ASSIGNMENT:
Restate, exactly as written, the entries below from the line that holds "Пинск (Беларусь)" through the line that holds "Litoral Sul". Pictures are not part of the copy.

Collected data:
::::::

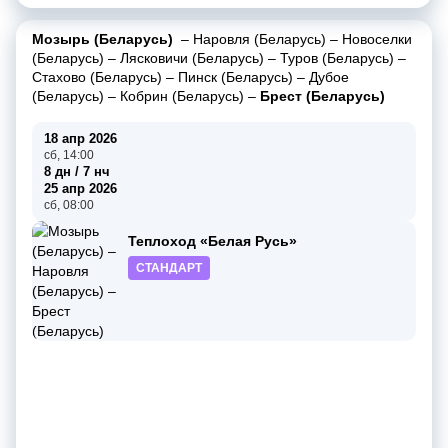
Мозырь (Беларусь)
–
Наровля (Беларусь)
–
Новоселки
(Беларусь)
–
Лясковичи (Беларусь)
–
Туров (Беларусь)
–
Стахово (Беларусь)
–
Пинск (Беларусь)
–
Дубое
(Беларусь)
–
Кобрин (Беларусь)
–
Брест (Беларусь)
18 апр 2026
сб, 14:00
8 дн / 7 нч
25 апр 2026
сб, 08:00
Теплоход «Белая Русь»
СТАНДАРТ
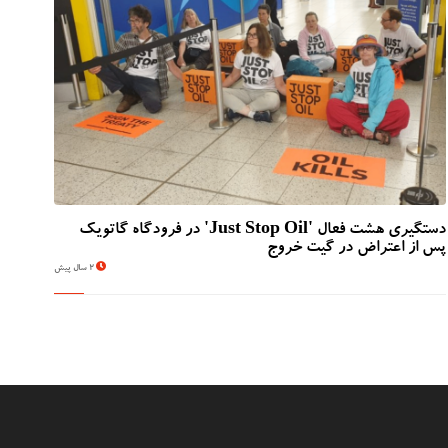
دستگیری هشت فعال 'Just Stop Oil' در فرودگاه گاتویک
پس از اعتراض در گیت خروج
2 سال پیش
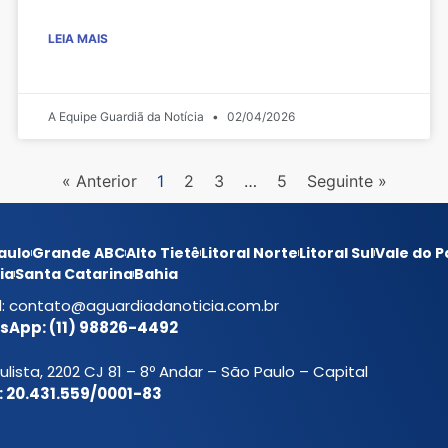
LEIA MAIS
A Equipe Guardiã da Notícia
02/04/2026
« Anterior
1
2
3
…
5
Seguinte »
aulo
Grande ABC
Alto Tietê
Litoral Norte
Litoral Sul
Vale do P
ia
Santa Catarina
Bahia
l:
contato@aguardiadanoticia.com.br
App: (11) 98826-4492
ulista, 2202 CJ 81 – 8º Andar – São Paulo – Capital
 20.431.559/0001-83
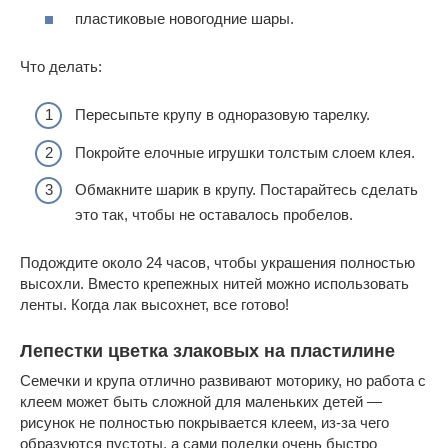
пластиковые новогодние шары.
Что делать:
Пересыпьте крупу в одноразовую тарелку.
Покройте елочные игрушки толстым слоем клея.
Обмакните шарик в крупу. Постарайтесь сделать
это так, чтобы не оставалось пробелов.
Подождите около 24 часов, чтобы украшения полностью
высохли. Вместо крепежных нитей можно использовать
ленты. Когда лак высохнет, все готово!
Лепестки цветка злаковых на пластилине
Семечки и крупа отлично развивают моторику, но работа с
клеем может быть сложной для маленьких детей —
рисунок не полностью покрывается клеем, из-за чего
образуются пустоты, а сами поделки очень быстро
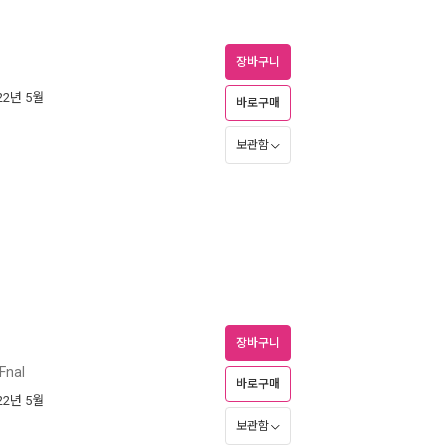
장바구니
022년 5월
바로구매
보관함
장바구니
nal
바로구매
022년 5월
보관함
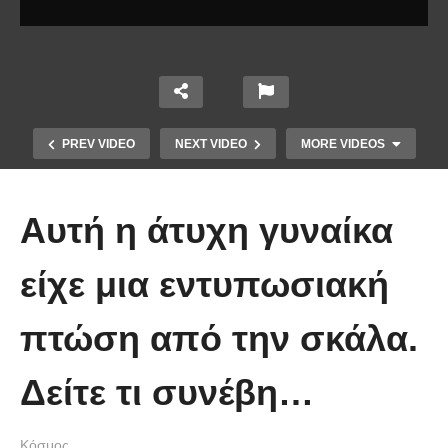
PREV VIDEO
NEXT VIDEO
MORE VIDEOS
Αυτή η άτυχη γυναίκα
είχε μια εντυπωσιακή
πτώση από την σκάλα.
Οι 5 Γιατροί Κρύφτηκαν πίσω από
το Σεντόνι. Αυτό που ακολούθησε
Δείτε τι συνέβη…
όταν έπεσε απλά ΔΕΝ περιγράφεται!
Κόσμος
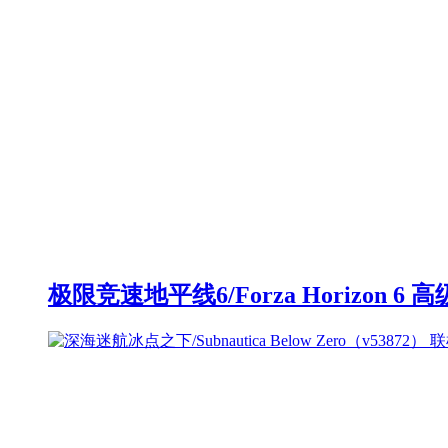
极限竞速地平线6/Forza Horizon 6 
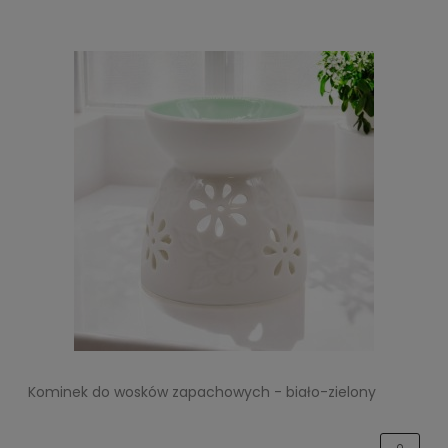
Kominek do wosków zapachowych - biało-zielony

::::::

WRITTEN RESPONSE:
Пинск (Беларусь)
–
Дубое
(Беларусь)
–
Кобрин (Беларусь)
–
Брест (Беларусь)
18 апр 2026
сб, 14:00
8 дн / 7 нч
25 апр 2026
сб, 08:00
Теплоход «Белая Русь»
СТАНДАРТ
دستگیری هشت فعال 'Just Stop Oil' در فرودگاه گاتویک
پس از اعتراض در گیت خروج
2 سال پیش
LEIA MAIS
A Equipe Guardiã da Notícia
02/04/2026
« Anterior
1
2
3
…
5
Seguinte »
aulo
Grande ABC
Alto Tietê
Litoral Norte
Litoral Sul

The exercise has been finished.